DEPARTMENT OF LABOR
MINE SAFETY AND HEALTH ADMINISTRATION
Rocky Mountain District
Metal and Nonmetal Mine Safety and Health
Accident Investigation Report
Surface Metal/Nonmetal Mine
Fatal Powered Haulage Accident
S.T.S. Gravel (mine)
I.D. No. 24-01501
S.T.S. Gravel (company)
Livingston, Park County, Montana
October 9, 1996
Richard R. Laufenberg
Supervisory Mine Safety and Health Inspector
Lyle K. Marti
Mine Safety and Health Inspector
Rocky Mountain District
Mine Safety & Health Administration
P.O. Box 25367 DFC
Denver, CO 80225-0367
Robert M. Friend
John R. Beagle, front-end loader operator, age 55, was fatally injured at about 1:00 p.m., on October 9, 1996, when the loader he was operating overturned. Beagle had a total of 15 years mining experience, 12 years as a front-end loader operator at this operation. He had not received training in accordance with 30 CFR, Part 48.
Lisa Burns, S.T.S. Gravel company secretary, notified MSHA at 2:20 p.m., on the day of the accident. An investigation was started the following day.
The S.T.S. Gravel mine, a multiple bench open pit sand and gravel operation, owned and operated by S.T.S. Gravel, was located near Livingston, Park County, Montana.
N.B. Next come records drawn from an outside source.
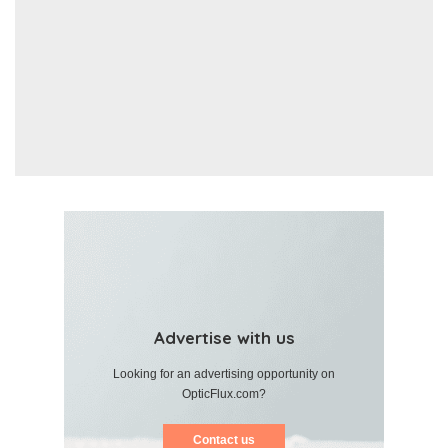
Advertise with us
Looking for an advertising opportunity on
OpticFlux.com?
Contact us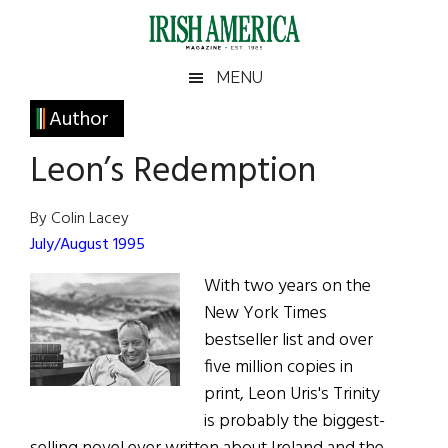
Skip
Skip
Skip
Skip
to
to
to
to
main
secondary
primary
footer
Irish
Irish
MENU
content
menu
sidebar
America
Primary
Author
America
Sidebar
Leon’s Redemption
By Colin Lacey
July/August 1995
With two years on the
New York Times
bestseller list and over
five million copies in
print, Leon Uris's Trinity
is probably the biggest-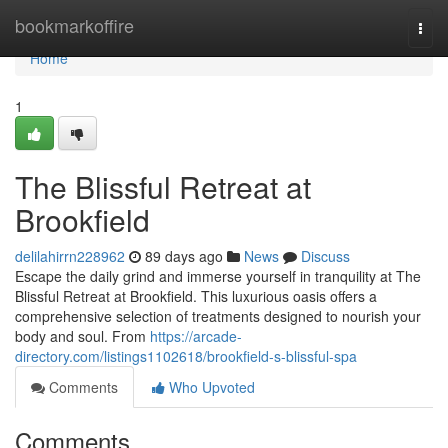
Home
bookmarkoffire
Togg
navi
Home
1
The Blissful Retreat at
Brookfield
delilahirrn228962
89 days ago
News
Discuss
Escape the daily grind and immerse yourself in tranquility at The
Blissful Retreat at Brookfield. This luxurious oasis offers a
comprehensive selection of treatments designed to nourish your
body and soul. From
https://arcade-
directory.com/listings1102618/brookfield-s-blissful-spa
Comments
Who Upvoted
Comments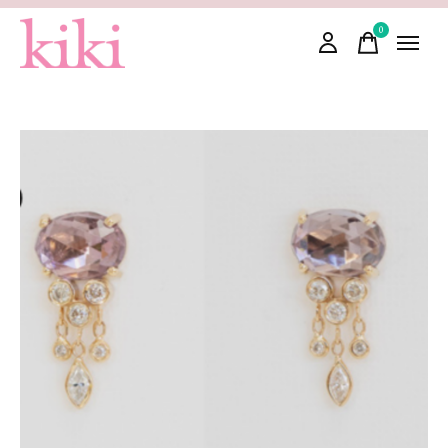
0
items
The principal operating official was Larry J. Stands, owner. The mine was normally operated one, nine-hour shift a day, six days a week. Three persons were employed.
Sand and gravel was mined, hauled and dumped into the feeder hopper of the primary crusher with a front-end loader. The finished products were stockpiled on the site and sold primarily as aggregate material to local contractors and to the public.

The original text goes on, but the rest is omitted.